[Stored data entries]
==*==
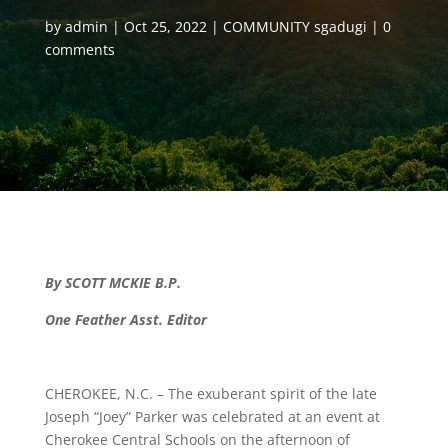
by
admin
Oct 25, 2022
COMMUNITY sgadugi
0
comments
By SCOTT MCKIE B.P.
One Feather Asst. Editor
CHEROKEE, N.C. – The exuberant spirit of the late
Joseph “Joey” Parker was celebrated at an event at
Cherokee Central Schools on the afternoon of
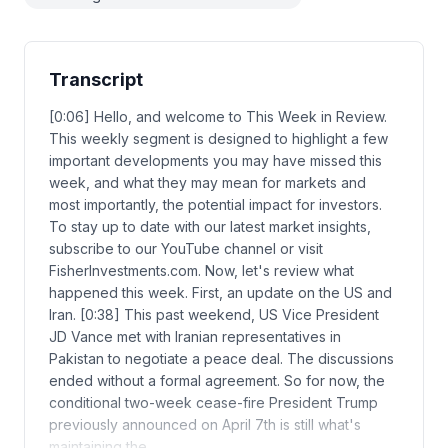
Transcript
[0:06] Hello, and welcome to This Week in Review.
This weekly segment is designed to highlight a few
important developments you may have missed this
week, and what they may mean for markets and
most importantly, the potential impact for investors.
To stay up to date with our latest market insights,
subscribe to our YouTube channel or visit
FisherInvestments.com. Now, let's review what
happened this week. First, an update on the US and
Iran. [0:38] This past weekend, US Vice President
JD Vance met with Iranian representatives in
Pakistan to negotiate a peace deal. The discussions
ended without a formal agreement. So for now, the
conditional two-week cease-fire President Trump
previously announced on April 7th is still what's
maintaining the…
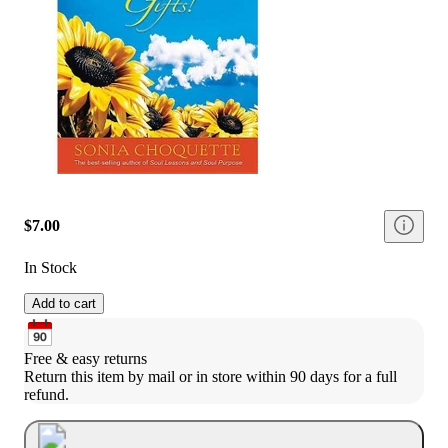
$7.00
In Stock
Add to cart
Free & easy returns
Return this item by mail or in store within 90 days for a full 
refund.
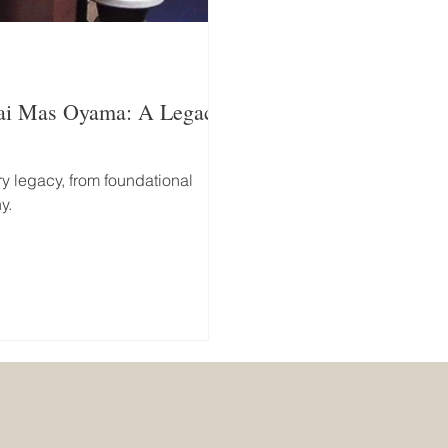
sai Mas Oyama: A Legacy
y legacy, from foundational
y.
==*==
### What is required
Pictures are to be left out, while the records are copied word for word.

### Reply
by
admin
Oct 25, 2022
COMMUNITY sgadugi
0
comments
By SCOTT MCKIE B.P.
One Feather Asst. Editor
CHEROKEE, N.C. – The exuberant spirit of the late
Joseph “Joey” Parker was celebrated at an event at
Cherokee Central Schools on the afternoon of
Transcript
[0:06] Hello, and welcome to This Week in Review.
This weekly segment is designed to highlight a few
important developments you may have missed this
week, and what they may mean for markets and
most importantly, the potential impact for investors.
To stay up to date with our latest market insights,
subscribe to our YouTube channel or visit
FisherInvestments.com. Now, let's review what
happened this week. First, an update on the US and
Iran. [0:38] This past weekend, US Vice President
JD Vance met with Iranian representatives in
Pakistan to negotiate a peace deal. The discussions
ended without a formal agreement. So for now, the
conditional two-week cease-fire President Trump
previously announced on April 7th is still what's
maintaining the…
$7.00
In Stock
Add to cart
Free & easy returns
Return this item by mail or in store within 90 days for a full 
refund.
sai Mas Oyama: A Legacy
y legacy, from foundational
y.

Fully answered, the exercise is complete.